Koronavirüs Türkiye Platformu tarafından yürütülen aşı çalışmalarıyla ilgili TÜBİTAK MAM Gen Mühendisliği ve Biyoteknoloji Enstitüsü’nde açıklama yapan TÜBİTAK Lideri Prof. Dr. Hasan Mandal ve Gen Mühendisliği ve Biyoteknoloji Enstitüsü Müdürü Prof. Dr. Şaban Tekin, gelinen son durumu açıkladı. Prof. Dr. Hasan Mandal koronavirüs tedavisinde kullanılan ilaçla ilgili olarak, “Daha evvel mayıs ayında bir ortaya gelindiğinde, inşallah yaz aylarında ülkemizde bu sürecin tedavisinde kullanılan ilacı ülkemizin kendi kaynaklarıyla ve sentezleyerek ithal hususunu de kendimiz üreterek bunu gerçekleştireceğimizi tabir etmiştik. Haziran aylarında ilacımız üretildi ve Sıhhat Bakanlığımızdan ruhsatlandırıldı ve kullanıma geçti. 49 farklı kurumun 426 araştırmacının birlikte başardıkları bir iş dedi.

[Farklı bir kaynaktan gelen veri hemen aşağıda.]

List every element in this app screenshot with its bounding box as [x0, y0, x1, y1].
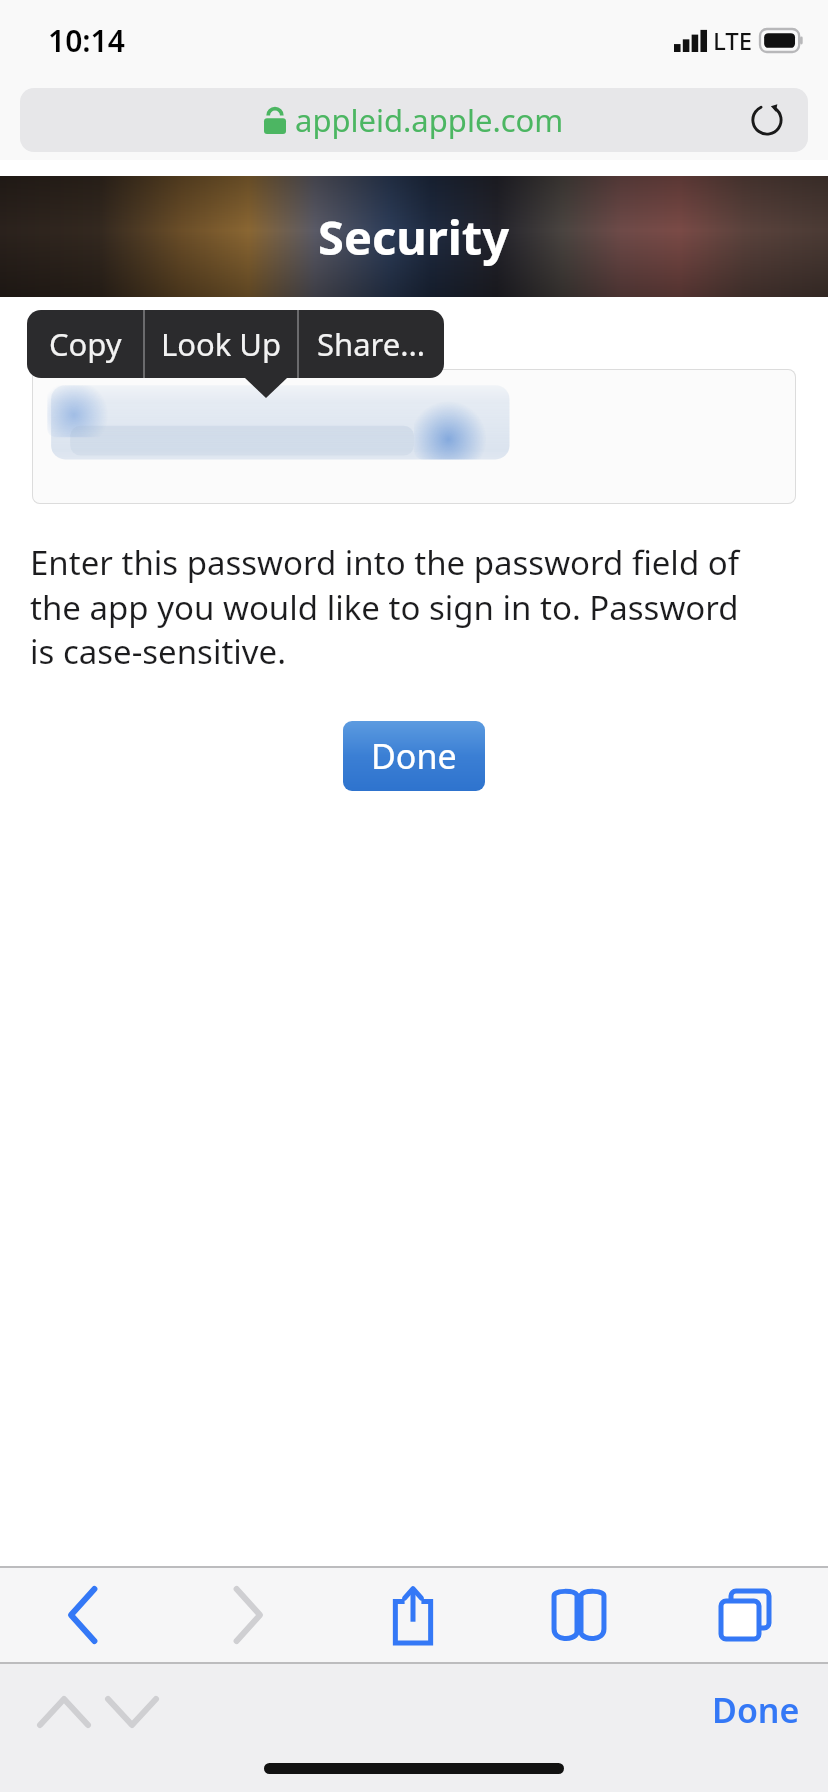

Koronavirüs aşının 2021 yılının başlarında çıkarmayı hedeflediklerini belirten Prof. Dr. Mandal, 2 gün evvel sayın Cumhurbaşkanımız kampüsümüzdeydi. 7 mükemmeliyet merkezimizin açılışını gerçekleştirdi. O esnada tüm kamuoyu ile paylaştığı 18 çalışmamızın 8i aşı çalışmasıydı. Bunların ikisinde hayvan deneylerinin başarılı bir halde gerçekleştirildiğini, bunlardan birisinin de etik şurası müsaadesi alarak beşerler üzerinde çalışmaya gelindiğini tabir etmişti. Bu çalışmalarda sıkıntı günlerimizde pandemi günlerinde de dahil araştırmacılarımızın birlikte çalışarak neler yapabildiklerini gösterdiler. İkisinde kıymetli bir etaba gelindi. Bunlardan birisi şu an klinik evreye başlamak için başvurusunu yaptı. İnşallah Ekim aylarında tamamlanıp beşerler üzerinde deneylerin başlamasının ve inşallah gelecek yıl içerisinde erken aylarda bunun kullanılması için gece gündüz çalışıyoruz diye konuştu.
’8 AŞIDAN BİR TANESİ ÇOK ÖZGÜN BİR AŞI’
Prof. Dr. Mandal, 8 aşıdan bir adedinin çok özgün bir aşı olduğunu söz ederek, şöyle konuştu:
Bu sürecin aşı ve ilaç dediğimiz vakit teknik bir süreç. Biz her vakit söylediğimiz vaktin çok daha erken öncesinde ilaçta yaz ayı dedik haziran ayında halkımıza sunar hale getirdik. Bunu da inşallah 2021 yılının başları diyoruz ve bunu gerçekleştirmek için gayret içerisinde olacağız. Öncelikle hem aşı ve hem ilaçta dünyada var olan teknolojilerin aynısıyla beraberiz. Hem aşıda dünyanın kullanmadığı özgün bir aşı üzerine çalışıyoruz. 8 aşıdan bir tanesi çok özgün bir aşı. İlaçta da özgün molekülden başlayarak dünyada geliştirilecek olan ilaçlardan birisini geliştiriyoruz. Bunlar bizim yapmaya çalıştığımız Covid 19 ile kalmayarak Türkiye ilaç ve aşı geliştirme konusunda takip eden değil, takip edilen ülke olacak. Aşı ve ilacı kullandıran üreten ülke olacak.”
’8 AŞIDAN 2SİNDE HAYVAN EVRELERINI BİTİRDİK’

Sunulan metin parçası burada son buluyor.